# What is expected:
Every entry below should come back unchanged, except that the pictures are dropped.

# Available records:

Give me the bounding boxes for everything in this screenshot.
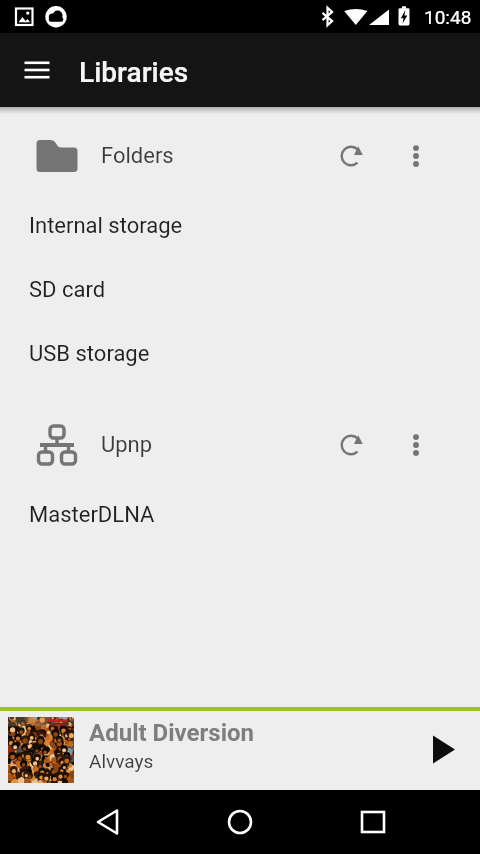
staticText: Libraries	[79, 56, 189, 89]
staticText: Internal storage	[29, 213, 183, 239]
staticText: USB storage	[29, 341, 150, 367]
button[interactable]: Recents	[343, 792, 403, 852]
button[interactable]: Home	[210, 792, 270, 852]
button[interactable]: More options	[392, 132, 440, 180]
button[interactable]: Back	[78, 792, 138, 852]
button[interactable]: SD card	[0, 258, 480, 322]
button[interactable]: Refresh	[327, 132, 375, 180]
button[interactable]: Refresh	[327, 421, 375, 469]
staticText: MasterDLNA	[29, 502, 155, 528]
staticText: Upnp	[101, 432, 153, 458]
staticText: Folders	[101, 143, 174, 169]
button[interactable]: USB storage	[0, 322, 480, 386]
button[interactable]: MasterDLNA	[0, 483, 480, 547]
button[interactable]: Play	[418, 725, 470, 777]
button[interactable]: More options	[392, 421, 440, 469]
button[interactable]: Internal storage	[0, 194, 480, 258]
staticText: Alvvays	[89, 750, 154, 772]
staticText: 10:48	[424, 6, 472, 28]
staticText: Adult Diversion	[89, 719, 255, 747]
button[interactable]: Adult Diversion	[0, 711, 480, 790]
staticText: SD card	[29, 277, 106, 303]
button[interactable]: Open navigation drawer	[13, 46, 61, 94]
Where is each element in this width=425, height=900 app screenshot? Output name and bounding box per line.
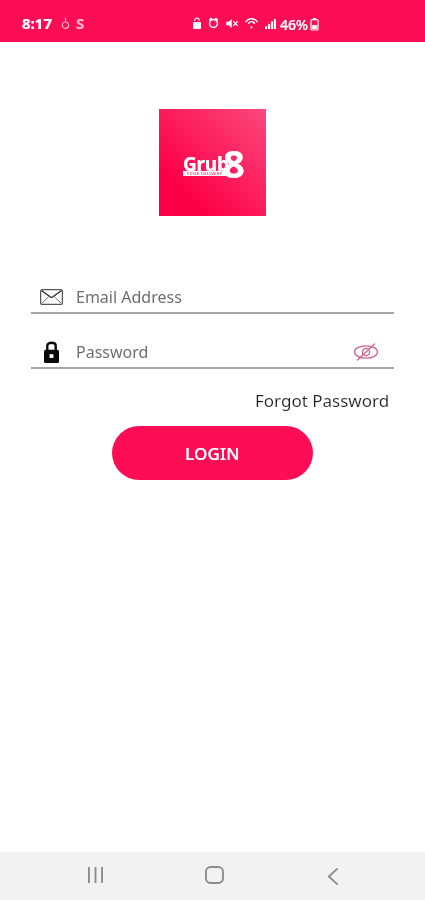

# Written answer:
Give me the bounding boxes for everything in this screenshot.
staticText: Libraries	[79, 56, 189, 89]
staticText: Internal storage	[29, 213, 183, 239]
staticText: USB storage	[29, 341, 150, 367]
button[interactable]: Recents	[343, 792, 403, 852]
button[interactable]: Home	[210, 792, 270, 852]
button[interactable]: More options	[392, 132, 440, 180]
button[interactable]: Back	[78, 792, 138, 852]
button[interactable]: SD card	[0, 258, 480, 322]
button[interactable]: Refresh	[327, 132, 375, 180]
button[interactable]: Refresh	[327, 421, 375, 469]
staticText: MasterDLNA	[29, 502, 155, 528]
staticText: Upnp	[101, 432, 153, 458]
staticText: Folders	[101, 143, 174, 169]
button[interactable]: USB storage	[0, 322, 480, 386]
button[interactable]: MasterDLNA	[0, 483, 480, 547]
button[interactable]: Play	[418, 725, 470, 777]
button[interactable]: More options	[392, 421, 440, 469]
button[interactable]: Internal storage	[0, 194, 480, 258]
staticText: Alvvays	[89, 750, 154, 772]
staticText: 10:48	[424, 6, 472, 28]
staticText: Adult Diversion	[89, 719, 255, 747]
button[interactable]: Adult Diversion	[0, 711, 480, 790]
staticText: SD card	[29, 277, 106, 303]
button[interactable]: Open navigation drawer	[13, 46, 61, 94]
Where is each element in this width=425, height=900 app screenshot? Output name and bounding box per line.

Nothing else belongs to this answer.